On Monday, Iraqi forces launched a major offensive to retake Mosul — Iraq's second-largest city — from Islamic State control. American advisers are generally positioned with headquarters and are not engaged in direct combat.
Still, U.S. officials cautioned that the troops are still exposed to danger. "Americans are in harm's way as part of this fight," Pentagon Press Secretary Peter Cook said earlier this week.
It is the fourth U.S. combat death since U.S. troops deployed in 2014 to support Iraq's military in the fight against the Islamic State. Last year, Master Sgt.

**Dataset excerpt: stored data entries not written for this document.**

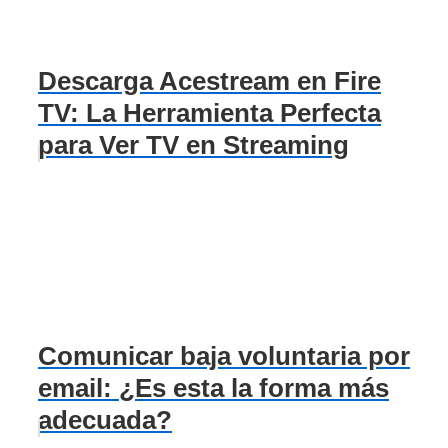
Descarga Acestream en Fire
TV: La Herramienta Perfecta
para Ver TV en Streaming
Comunicar baja voluntaria por
email: ¿Es esta la forma más
adecuada?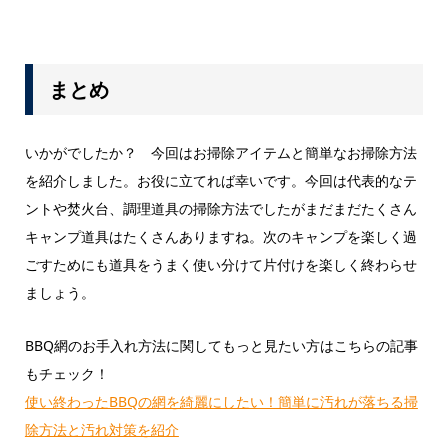
まとめ
いかがでしたか？ 今回はお掃除アイテムと簡単なお掃除方法
を紹介しました。お役に立てれば幸いです。今回は代表的なテ
ントや焚火台、調理道具の掃除方法でしたがまだまだたくさん
キャンプ道具はたくさんありますね。次のキャンプを楽しく過
ごすためにも道具をうまく使い分けて片付けを楽しく終わらせ
ましょう。
BBQ網のお手入れ方法に関してもっと見たい方はこちらの記事
もチェック！
使い終わったBBQの網を綺麗にしたい！簡単に汚れが落ちる掃
除方法と汚れ対策を紹介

Joshua Wheeler, 39, was killed during a raid on an Islamic State prison compound.
In March, Marine Staff Sgt. Louis Cardin, 27, died when Islamic State militants attacked a firebase about 60 miles south of Mosul. In May, a Navy SEAL, Special Warfare Operator 1st Class Charles Keating IV, 31, was killed in a firefight after his quick reaction force came to aid an advisory team whose base was under attack by militants.
There are about 5,000 U.S. troops in Iraq, mostly conducting advisory and training missions. About 100 U.S. troops are embedded with Iraqi units engaged in the Mosul operation.

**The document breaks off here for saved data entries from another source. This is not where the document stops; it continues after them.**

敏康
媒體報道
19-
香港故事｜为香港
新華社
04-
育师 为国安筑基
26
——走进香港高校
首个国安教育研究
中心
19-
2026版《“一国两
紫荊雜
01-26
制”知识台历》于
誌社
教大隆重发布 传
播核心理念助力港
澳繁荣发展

In the first week of fighting in Mosul, Iraqi security forces have advanced closer to the city limits, securing villages and towns along the way.
Iraq's prime minister said Thursday the operation to recapture the sprawling city was moving ahead faster than anticipated.
"The forces are pushing toward the town more quickly than we thought and more quickly than we had programmed in our campaign plan," Haider al-Abadi said via a video-link transmission to an international meeting in Paris.
His comments came as Kurdish peshmerga forces opened a new front in the offensive, pressing into the city from the northeast. Other Kurdish forces are coming in from the east and Iraq's army is attacking northward.
Some units are as close as 12 miles to the edge of Mosul and Iraq''s elite counterterrorism forces also entered the battle Thursday.
The majority of Mosul's 1.5 million civilians are Sunni Muslims and there are concerns the Shiite Muslim fighters may take part in reprisals against fleeing Sunni civilians. Al-Abadi vowed Thursday to protect any civilians in the city, no matter their background. "We will not allow any violations of human rights," he said.